I was still pretty nervous, so I went as early as possible (9am) so the traffic wasn't bad. I was somewhat relieved that my examiner was a woman because the male examiners looked unfriendly. After we walked out the building together, we bumped _smack _into each other because she thought the car was right in front of us, but it was a few spaces over. How embarrassing. xD

The road test itself was short and easy, except for the part when I had to back up straight after the 3-point turn. After three attempts, I still wasn't successful and hit the curb. I was thinking: _oh lord, she's going to fail me because of this._ My heart raced as I was trying to control my breathing, worrying if it sounded loud or unsteady.

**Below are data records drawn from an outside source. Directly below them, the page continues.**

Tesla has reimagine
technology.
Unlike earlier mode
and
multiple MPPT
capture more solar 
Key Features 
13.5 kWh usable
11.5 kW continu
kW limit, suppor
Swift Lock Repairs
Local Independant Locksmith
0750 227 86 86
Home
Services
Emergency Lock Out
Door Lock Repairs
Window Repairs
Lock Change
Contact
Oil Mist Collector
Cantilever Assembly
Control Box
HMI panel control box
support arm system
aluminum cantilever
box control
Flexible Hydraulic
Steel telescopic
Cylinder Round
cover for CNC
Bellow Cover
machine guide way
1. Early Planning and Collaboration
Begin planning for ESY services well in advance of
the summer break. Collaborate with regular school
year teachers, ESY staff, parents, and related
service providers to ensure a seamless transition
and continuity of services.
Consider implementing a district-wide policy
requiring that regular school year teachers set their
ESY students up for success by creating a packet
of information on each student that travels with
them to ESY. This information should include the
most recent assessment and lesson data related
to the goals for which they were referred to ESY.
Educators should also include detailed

When we got back, I ended up parking at the grocery store, a few blocks away from DMV. Oops. She got out and rushed ahead of me towards the building. Not a single word. Not even so much as a glance at me. I thought silence was a bad thing. When I caught up to her inside, she told me how much my license was, and then I was like... o_o _OMG THANKS!_. Gave the thumbs up to my mom who waited and was happily on my way. =D To think that I was afraid of that all these years... *shakes my head*


----------



## kennyc (Nov 15, 2011)

Congrats! :boogie


----------



## bkhill5 (Mar 11, 2012)

Yay! You have your freedom now  I bet you can't stop smiling huh?


----------



## Ventura (May 5, 2009)

Wow congrats!!!!!! 

Driving can be fun, try to relax!! :boogie


----------



## TryingMara (Mar 25, 2012)

Congratulations! It's a wonderful feeling to finally get it especially after you've dreaded driving for so long. I was uncomfortable at first but now I actually enjoy it. With a liitle more time, you'll most likely feel more comfortable. Well done! :clap


----------



## Secretly Pretentious (Dec 18, 2011)

That happened to me too when I first got my license. The driving proctor got out of the car and left without a word. I was left there wondering "Soooooooooooo...did I pass? :sus"

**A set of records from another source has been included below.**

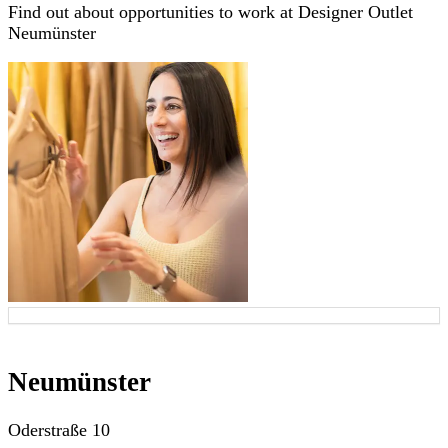
Find out about opportunities to work at Designer Outlet
Neumünster
Neumünster
Oderstraße 10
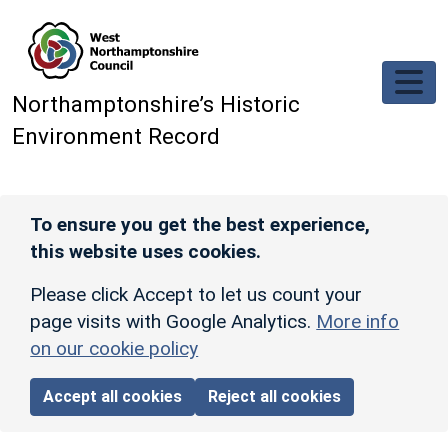
Skip to main content
Northamptonshire’s Historic
Environment Record
To ensure you get the best experience,
this website uses cookies.
Please click Accept to let us count your
page visits with Google Analytics.
More info
on our cookie policy
Accept all cookies
Reject all cookies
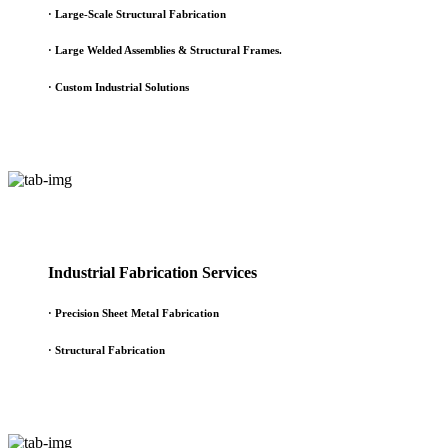
·
Large-Scale Structural Fabrication
·
Large Welded Assemblies & Structural Frames.
·
Custom Industrial Solutions
Industrial Fabrication Services
· Precision Sheet Metal Fabrication
· Structural Fabrication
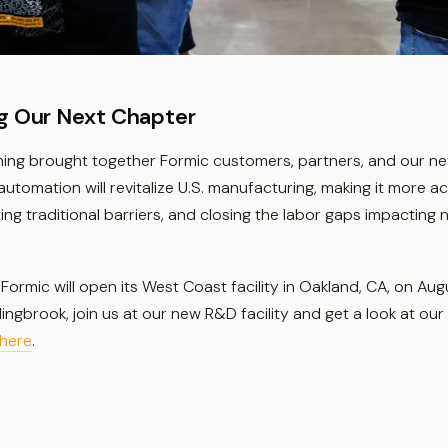
g Our Next Chapter
ing brought together Formic customers, partners, and our n
utomation will revitalize U.S. manufacturing, making it more a
ating traditional barriers, and closing the labor gaps impacting n
Formic will open its West Coast facility in Oakland, CA, on Augu
lingbrook, join us at our new R&D facility and get a look at ou
here
.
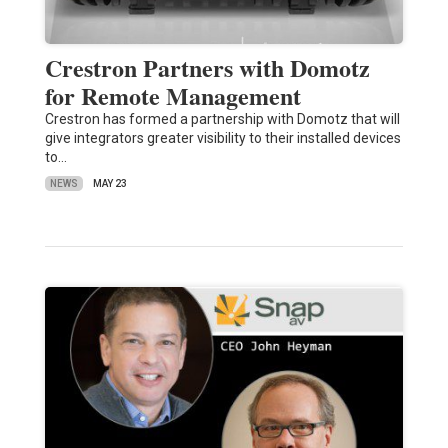
Crestron Partners with Domotz
for Remote Management
Crestron has formed a partnership with Domotz that will
give integrators greater visibility to their installed devices
to…
NEWS
MAY 23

Congratulations, Laila! It really is a huge accomplishment, particularly for those of us with SA. I have always found driving to be a bit anxiety-provoking, but the independence is so worth it. No more having to ask people for rides! :clap


----------



## Daft (Jan 5, 2012)

It's kind of like learning to ride a bicycle. A giant metal bicycle with flammable substances.


----------



## Yogurt (Nov 1, 2010)

Yayyyyy!! I got mine a few months ago and I made a thread right after I got it haha. Congratulations and enjoy your new freedom!


----------



## PickleNose (Jul 11, 2009)

Remember when I first got mine. It felt like I'd just been released from slavery or something. It was so awesome to be able to go anywhere I wanted to go. Even if I didn't have anywhere to go. Sometimes, I'd just drive. 

I miss driving.


----------



## UltraShy (Nov 8, 2003)

Congratulations.

On a positive note, you never have to take a road test ever again! After this the DMV only tests your ability to wait like a herd of cattle upon renewal.


----------



## Whatev (Feb 6, 2012)

Congrats! Big accomplishment!


----------



## scarpia (Nov 23, 2009)

Good for you. I didn't get mine until I was 30.


----------



## Laila Taylor (Dec 3, 2011)

Thanks so much, you guys! Really appreciate it. I'm going to drive around today to see how I feel. It's going to be weird without one of my parents in the car, though. xD My goal is to drive 2 hours to my brother's house and surprise him big time. He doesn't know I got my license yet. Well, can't wait to get the official thing in the mail, though I dread my photo ID. =P


----------



## B l o s s o m (Mar 18, 2012)

Congrats on getting your driver's liscense


----------



## weirto (Apr 10, 2012)

:clapCongrats on your achievement!
Makes me remember my days of driving school... thank god that's over ^^'


----------